Notre jeune page était irrité par tous ces commentaires désagréables, et commençait à perdre patience. Il faisait tout son possible pour se retenir et cherchait un moyen de s’emparer de la coupe et de fuir au plus vite de cette compagnie. Aussi quand on lui demanda de s’asseoir à table pour goûter le plat parfumé, il se redressa et saisit la coupe par le pied, la leva devant l’assemblée et dit :
_ « Tout d’abord, je vais boire dans cette coupe une grande rasade d’eau à votre santé. »
Instantanément le vin se changea en eau, mais le jeune page ne porta pas la coupe à ses lèvres : Il la secoua dans tous les sens et, comme elle se remplissait aussi vide qu’elle se vidait, il aspergea toutes les bougies qui éclairaient la pièce qui fut immédiatement plongée dans l’obscurité. Puis glissant la précieuse coupe sous sa veste, il se précipita vers la porte du dôme qu’il franchit et se retrouva sur la lande éclairée par la lune et les étoiles.
A peine avait-il franchit la porte qu’il l’entendit se refermer dans son dos, mais il ne se retourna pas car il se savait poursuivi par tous ces petits êtres, et il courut le plus vite qu’il peut sur la lande humide. Les petits êtres le poursuivaient en poussant de grands cris et en proférant de telles menaces que le jeune page savait qu’il ne fallait pas qu’il tombe entre leurs mains. Mais la lutte était inégale car la coupe était très lourde et bientôt notre jeune page commença à s’essouffler. Ses jambes ne pouvaient presque plus le porter et, tout comme le cerf poursuivi par une meute de chiens, il sentait sa dernière heure arrivée. Alors qu’il se désespérait et allait abandonner il entendit une voix puissante qui criait :
_ « Pour éviter les lutins et les fées
Court sur le sable mouillé »
C’était le majordome qui était réveillé et qui lui criait depuis la plus haute tour du château (dont je ne peux vous révéler le nom)

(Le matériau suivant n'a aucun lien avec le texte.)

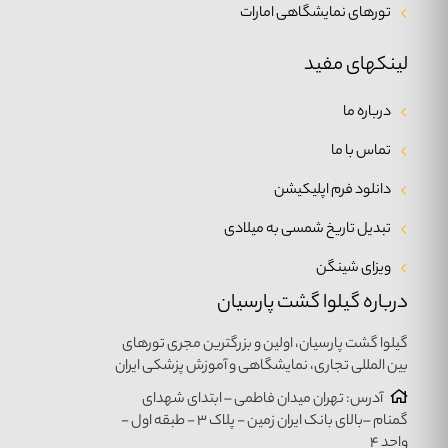
تورهای نمایشگاهی امارات
لینکهای مفید
درباره ما
تماس با ما
دانلود فرم اپلیکیشن
تبدیل تاریخ شمسی به میلادی
ویزای شینگن
درباره گیلوا گشت پارسیان
گیلوا گشت پارسیان، اولین و بزرگترین مجری تورهای
بین المللی تجاری، نمایشگاهی و آموزش پزشکی ایران
آدرس: تهران میدان فاطمی – ابتدای شهدای
گمنام –بالای بانک ایران زمین - پلاک ۳ - طبقه اول -
واحد ۴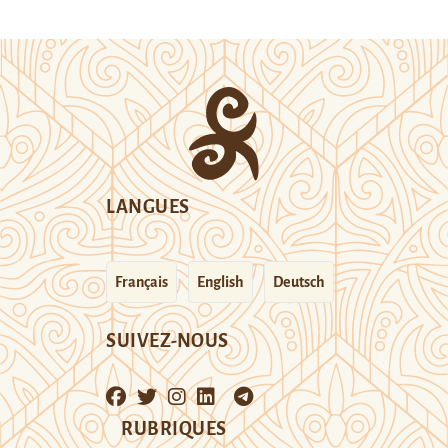
LANGUES
Français
English
Deutsch
SUIVEZ-NOUS
RUBRIQUES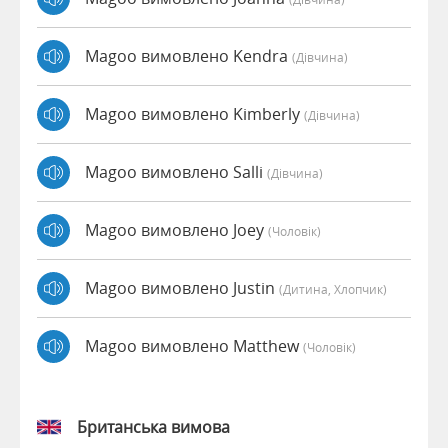
Magoo вимовлено Kendra
(дівчина)
Magoo вимовлено Kimberly
(дівчина)
Magoo вимовлено Salli
(дівчина)
Magoo вимовлено Joey
(чоловік)
Magoo вимовлено Justin
(дитина, Хлопчик)
Magoo вимовлено Matthew
(чоловік)
Британська вимова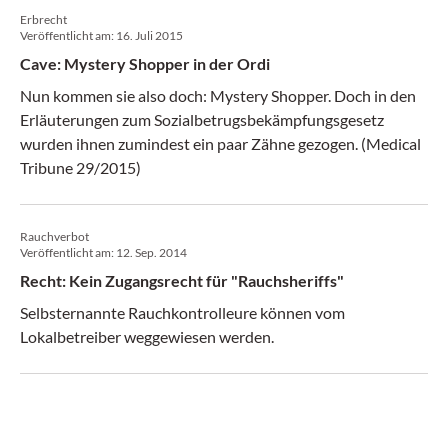
Erbrecht
Veröffentlicht am:
16. Juli 2015
Cave: Mystery Shopper in der Ordi
Nun kommen sie also doch: Mystery Shopper. Doch in den
Erläuterungen zum Sozialbetrugsbekämpfungsgesetz
wurden ihnen zumindest ein paar Zähne gezogen. (Medical
Tribune 29/2015)
Rauchverbot
Veröffentlicht am:
12. Sep. 2014
Recht: Kein Zugangsrecht für "Rauchsheriffs"
Selbsternannte Rauchkontrolleure können vom
Lokalbetreiber weggewiesen werden.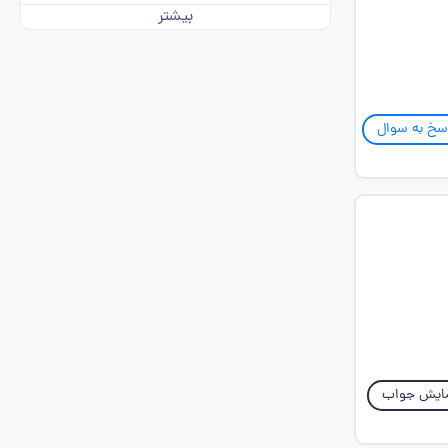
بیشتر
سخ به سوال
ایش جواب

Le jeune page suivit ce conseil, se dirigea vers la plage et marcha sur le sable mouillé où il pensait pouvoir reprendre haleine. Mais les petits êtres étaient si furieux que contre toute attente (car tout le monde sait que les lutins et les gnomes ne peuvent pas marcher sur le sable mouillé) faisaient tout pour reprendre leur coupe.
Notre jeune page pensait sa dernière heure arrivée quand il se décida à marcher dans les vagues qui venaient mourir sur le rivage. Et il sut qu’il était sauvé : les petits êtres, malgré toute leur volonté, ne pouvaient pas le suivre dans l’eau. Ils s’arrêtèrent et se mirent à crier de rage et de désappointement tandis que le jeune page, triomphant, courait dans les vagues, montait l’escalier de pierre, passait la poterne et entrait dans le château.

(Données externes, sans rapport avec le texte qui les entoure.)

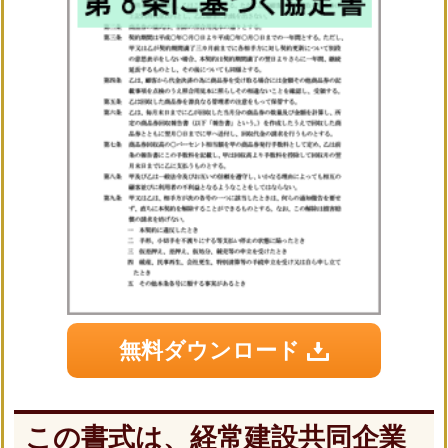
無料ダウンロード
この書式は、経常建設共同企業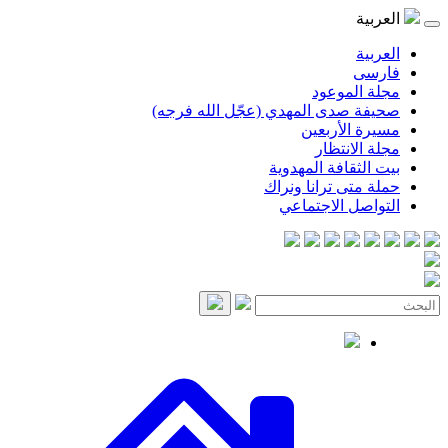
موعود
صدى المهدي (عجّل الله فرجه)
لأربعين
انتظار
قافة المهدوية
ى ترانا ونراك
 الاجتماعي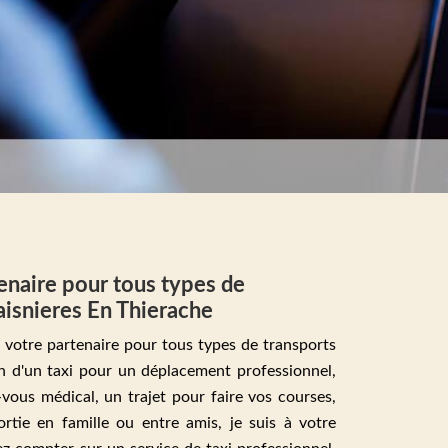
tenaire pour tous types de
Taisnieres En Thierache
s votre partenaire pour tous types de transports
n d'un taxi pour un déplacement professionnel,
vous médical, un trajet pour faire vos courses,
rtie en famille ou entre amis, je suis à votre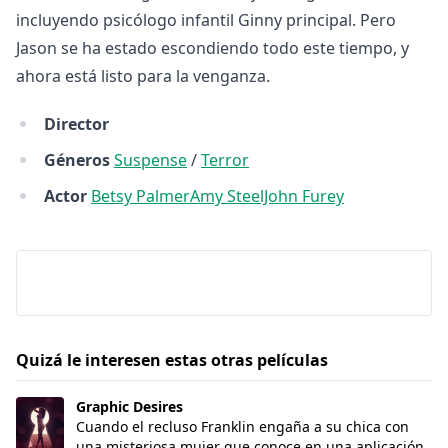
DC
incluyendo psicólogo infantil Ginny principal. Pero
Jason se ha estado escondiendo todo este tiempo, y
Peacock
ahora está listo para la venganza.
Director
Géneros
Suspense
/
Terror
Actor
Betsy PalmerAmy SteelJohn Furey
Quizá le interesen estas otras películas
Graphic Desires
Graphic Desires
Cuando el recluso Franklin engaña a su chica con
una misteriosa mujer que conoce en una aplicación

Bien des années plus tard, le jeune page prit la place du vieux majordome. A l’inverse de son prédécesseur, il engagea les jeunes pages à avoir l’esprit aventureux. Et pour les encourager à suivre son exemple, il n’hésitait pas à leur montrer la coupe magique et magnifique pour preuve de ses exploits. Coupe que j’ai eu l’honneur et le privilège de tenir dans mes mains et qui est toujours cachée dans le château ; et c’est pourquoi je ne peux pas vous en révéler le nom.